Como decía, a las cinco de la mañana, lo mismo en invierno que en verano, don José recorría todos los dormitorios pronunciando la frase protocolaria, que repetía con el mismo tono 365 veces al año de «Buenos días, niños», que significaba, para nosotros, un inmediato salto de la cama para primero ir a saludarle en camisón de dormir y por turno, porque el que se quedaba rezagado un segundo, cosa muy rara, se encontraba con la brusca sensación, más intensa si era invierno y a esa hora, de verse destapado repentinamente, en medio de las risas de los compañeros.

Inmediatamente, nos poníamos solo los pantalones y nos calzábamos para proceder a nuestro aseo en la galería encristalada por la cubierta pero, lateralmente, al aire libre, que, en invierno, suponía una constante invitación peligrosa a una pulmonía, en donde, con un jarro de cinc, los primeros que llegaban a llenar de agua las palanganas muchas veces tenían que romper el hielo que cubría las tinajas, llenas de agua, destinada para ese servicio y para los generales de la limpieza de toda la casa que los internos teníamos que realizar, todos los días y por turno, desde subir el agua en una cuba, pendiente de un grueso palo que transportábamos entre dos, desde el primer patio de los dos de la finca hasta el segundo piso, al que daba acceso una empinada escalera, cruel e inhumano trabajo para criaturas de nuestra edad.

En cuanto nos lavábamos y nos peinábamos, porque teníamos todos el pelo cortado a rape, siendo nuestro diligente peluquero el propio don José, cada cual procedía a hacer su cama, midiendo la reglamentaria anchura del embozo que había de coincidir con la de todas las demás, consideradas y supervisadas por don José, como también la revista de los zapatos que, ante él, exhibíamos puestos en fila, cuya escrutadora mirada aplicaba las sanciones, siempre severas, cuando a su juicio no estaban lo suficientemente limpios, sin derecho a la menor reclamación ni disculpa, que consistían, generalmente después de una segunda limpieza por el interesado, en la supresión del desayuno, consistente en una jícara de chocolate, baratito, y tres rebanadas de pan, lo que no era otra cosa que una bien calculada e inhumana economía, un verdadero delito, en provecho suyo, para aquel encargado de nosotros, cuya dureza de carácter, brutalidad de procedimientos y falta de educación se extendía, además, a nuestros familiares que acudían los domingos a una hora exacta y «reglamentaria», las tres de la tarde, señalada por él para vernos en su presencia, lo que nos cohibía para formular ante ellos nuestras penas, ante el justificado horror a posteriores represalias.

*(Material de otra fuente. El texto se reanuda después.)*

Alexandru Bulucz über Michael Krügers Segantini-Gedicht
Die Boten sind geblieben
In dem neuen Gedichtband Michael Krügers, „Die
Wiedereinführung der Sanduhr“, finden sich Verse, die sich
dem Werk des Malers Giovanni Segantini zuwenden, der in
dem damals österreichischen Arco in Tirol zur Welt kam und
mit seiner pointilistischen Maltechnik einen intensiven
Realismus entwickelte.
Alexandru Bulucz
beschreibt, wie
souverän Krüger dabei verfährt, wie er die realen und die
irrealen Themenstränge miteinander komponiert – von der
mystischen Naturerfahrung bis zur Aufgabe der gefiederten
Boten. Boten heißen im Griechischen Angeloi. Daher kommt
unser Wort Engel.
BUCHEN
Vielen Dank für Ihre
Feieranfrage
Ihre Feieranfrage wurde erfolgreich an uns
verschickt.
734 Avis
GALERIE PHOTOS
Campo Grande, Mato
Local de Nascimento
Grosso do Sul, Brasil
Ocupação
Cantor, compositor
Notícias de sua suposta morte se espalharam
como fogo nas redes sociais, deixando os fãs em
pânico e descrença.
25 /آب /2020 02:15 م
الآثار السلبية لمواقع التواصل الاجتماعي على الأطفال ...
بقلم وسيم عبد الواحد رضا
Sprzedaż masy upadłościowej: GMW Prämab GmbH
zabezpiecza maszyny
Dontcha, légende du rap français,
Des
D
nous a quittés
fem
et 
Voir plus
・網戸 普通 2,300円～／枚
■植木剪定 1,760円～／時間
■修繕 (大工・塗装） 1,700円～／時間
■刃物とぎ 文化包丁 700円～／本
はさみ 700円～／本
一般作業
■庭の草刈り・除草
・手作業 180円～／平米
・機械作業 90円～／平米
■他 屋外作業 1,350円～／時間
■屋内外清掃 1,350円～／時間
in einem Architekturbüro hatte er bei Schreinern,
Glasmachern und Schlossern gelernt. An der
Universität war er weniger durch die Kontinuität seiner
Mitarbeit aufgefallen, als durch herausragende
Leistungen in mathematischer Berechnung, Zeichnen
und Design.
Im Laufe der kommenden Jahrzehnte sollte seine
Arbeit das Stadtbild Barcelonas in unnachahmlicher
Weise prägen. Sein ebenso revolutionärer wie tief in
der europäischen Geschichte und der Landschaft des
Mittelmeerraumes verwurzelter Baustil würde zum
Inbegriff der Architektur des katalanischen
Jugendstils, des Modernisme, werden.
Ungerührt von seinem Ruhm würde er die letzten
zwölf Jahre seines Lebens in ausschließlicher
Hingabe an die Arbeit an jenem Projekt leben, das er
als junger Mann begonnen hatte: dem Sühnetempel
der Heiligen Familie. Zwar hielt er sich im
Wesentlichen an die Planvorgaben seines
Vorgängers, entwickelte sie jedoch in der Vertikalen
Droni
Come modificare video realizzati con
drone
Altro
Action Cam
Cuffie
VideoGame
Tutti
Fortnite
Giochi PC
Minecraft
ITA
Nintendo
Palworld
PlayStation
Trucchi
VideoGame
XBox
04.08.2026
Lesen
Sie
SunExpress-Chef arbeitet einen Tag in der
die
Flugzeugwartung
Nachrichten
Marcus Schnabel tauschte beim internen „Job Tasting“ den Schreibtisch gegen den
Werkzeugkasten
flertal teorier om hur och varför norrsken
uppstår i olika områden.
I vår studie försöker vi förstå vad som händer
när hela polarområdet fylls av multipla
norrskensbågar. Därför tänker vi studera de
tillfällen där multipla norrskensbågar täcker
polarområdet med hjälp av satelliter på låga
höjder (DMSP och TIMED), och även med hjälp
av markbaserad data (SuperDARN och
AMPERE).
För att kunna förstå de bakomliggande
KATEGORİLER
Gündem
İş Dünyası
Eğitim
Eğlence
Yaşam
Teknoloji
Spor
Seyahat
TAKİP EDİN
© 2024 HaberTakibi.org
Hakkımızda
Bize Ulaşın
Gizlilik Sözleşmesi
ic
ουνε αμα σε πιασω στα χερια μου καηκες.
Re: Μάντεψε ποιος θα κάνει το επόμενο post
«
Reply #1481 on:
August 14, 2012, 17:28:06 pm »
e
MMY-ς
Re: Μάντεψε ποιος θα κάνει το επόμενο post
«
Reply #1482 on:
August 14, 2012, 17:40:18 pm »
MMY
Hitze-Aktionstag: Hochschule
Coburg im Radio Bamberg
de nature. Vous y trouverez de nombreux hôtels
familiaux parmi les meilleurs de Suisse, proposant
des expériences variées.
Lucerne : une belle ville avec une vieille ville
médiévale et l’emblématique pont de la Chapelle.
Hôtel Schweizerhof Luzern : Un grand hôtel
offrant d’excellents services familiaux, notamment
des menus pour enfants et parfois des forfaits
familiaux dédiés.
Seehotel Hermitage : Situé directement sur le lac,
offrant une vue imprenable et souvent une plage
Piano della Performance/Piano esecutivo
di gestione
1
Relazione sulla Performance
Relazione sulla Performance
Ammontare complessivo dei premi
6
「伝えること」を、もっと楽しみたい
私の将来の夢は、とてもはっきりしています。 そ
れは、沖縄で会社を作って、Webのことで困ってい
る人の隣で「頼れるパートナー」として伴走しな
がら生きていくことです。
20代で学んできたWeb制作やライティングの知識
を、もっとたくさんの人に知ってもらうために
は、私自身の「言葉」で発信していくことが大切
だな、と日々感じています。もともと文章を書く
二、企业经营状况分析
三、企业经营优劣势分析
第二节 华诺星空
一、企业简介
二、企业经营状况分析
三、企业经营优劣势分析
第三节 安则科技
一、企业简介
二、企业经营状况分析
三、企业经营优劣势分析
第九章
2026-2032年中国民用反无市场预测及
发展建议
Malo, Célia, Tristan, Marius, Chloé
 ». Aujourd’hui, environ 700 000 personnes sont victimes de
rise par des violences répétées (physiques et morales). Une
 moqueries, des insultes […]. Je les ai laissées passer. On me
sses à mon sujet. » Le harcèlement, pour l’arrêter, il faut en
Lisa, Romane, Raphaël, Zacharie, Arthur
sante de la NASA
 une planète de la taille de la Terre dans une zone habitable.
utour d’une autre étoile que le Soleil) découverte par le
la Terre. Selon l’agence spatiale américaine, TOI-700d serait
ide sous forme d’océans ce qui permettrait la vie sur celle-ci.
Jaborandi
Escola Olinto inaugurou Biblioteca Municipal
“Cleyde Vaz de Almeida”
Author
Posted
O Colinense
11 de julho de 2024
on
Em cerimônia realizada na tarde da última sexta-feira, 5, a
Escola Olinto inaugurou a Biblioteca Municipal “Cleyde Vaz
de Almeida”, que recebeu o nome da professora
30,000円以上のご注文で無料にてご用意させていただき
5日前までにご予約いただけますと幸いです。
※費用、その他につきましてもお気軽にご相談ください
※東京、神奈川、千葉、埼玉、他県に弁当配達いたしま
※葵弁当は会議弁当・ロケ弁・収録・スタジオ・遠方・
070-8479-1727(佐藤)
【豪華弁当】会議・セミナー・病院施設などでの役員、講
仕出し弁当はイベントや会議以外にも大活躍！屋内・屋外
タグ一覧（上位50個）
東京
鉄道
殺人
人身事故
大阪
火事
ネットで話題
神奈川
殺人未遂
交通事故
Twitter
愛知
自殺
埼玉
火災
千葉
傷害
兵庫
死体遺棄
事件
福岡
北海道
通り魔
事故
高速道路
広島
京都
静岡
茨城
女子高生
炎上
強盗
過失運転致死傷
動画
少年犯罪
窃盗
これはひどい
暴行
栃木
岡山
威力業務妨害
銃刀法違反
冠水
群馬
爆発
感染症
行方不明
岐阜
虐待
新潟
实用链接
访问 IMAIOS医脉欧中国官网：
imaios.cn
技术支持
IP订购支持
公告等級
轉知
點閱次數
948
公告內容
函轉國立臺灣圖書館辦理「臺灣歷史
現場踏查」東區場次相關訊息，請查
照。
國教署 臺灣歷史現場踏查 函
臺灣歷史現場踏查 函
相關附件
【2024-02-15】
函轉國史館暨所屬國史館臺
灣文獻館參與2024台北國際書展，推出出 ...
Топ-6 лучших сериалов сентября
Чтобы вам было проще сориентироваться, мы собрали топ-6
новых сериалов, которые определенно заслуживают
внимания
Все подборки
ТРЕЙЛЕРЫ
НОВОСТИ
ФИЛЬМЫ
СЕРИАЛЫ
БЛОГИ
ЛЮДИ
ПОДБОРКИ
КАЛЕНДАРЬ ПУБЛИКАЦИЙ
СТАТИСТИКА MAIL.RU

A las siete de la mañana, tomábamos el chocolate después de una hora de estudio, con la apostilla de la lectura de un versículo, por riguroso turno, de un capítulo de la Biblia, seguida de un pesadísimo sermón de don José que se sentía gran orador, ante su infantil y sumiso auditorio, que había que demostrarse atento, ante los muchos dislates de aquel pobre hombre que se sentía teólogo y definidor de la fe, porque había sido colportor, es decir, vendedor propagandista ambulante de biblias, evangelios, nuevos testamentos, tratados, etc., editados por la Sociedad Bíblica de Londres, motivando en sus correrías, según nos contaba, muchos y verdaderos conflictos de orden público, provocados por los curas rurales que excitaban el fanatismo de los aldeanos en su contra.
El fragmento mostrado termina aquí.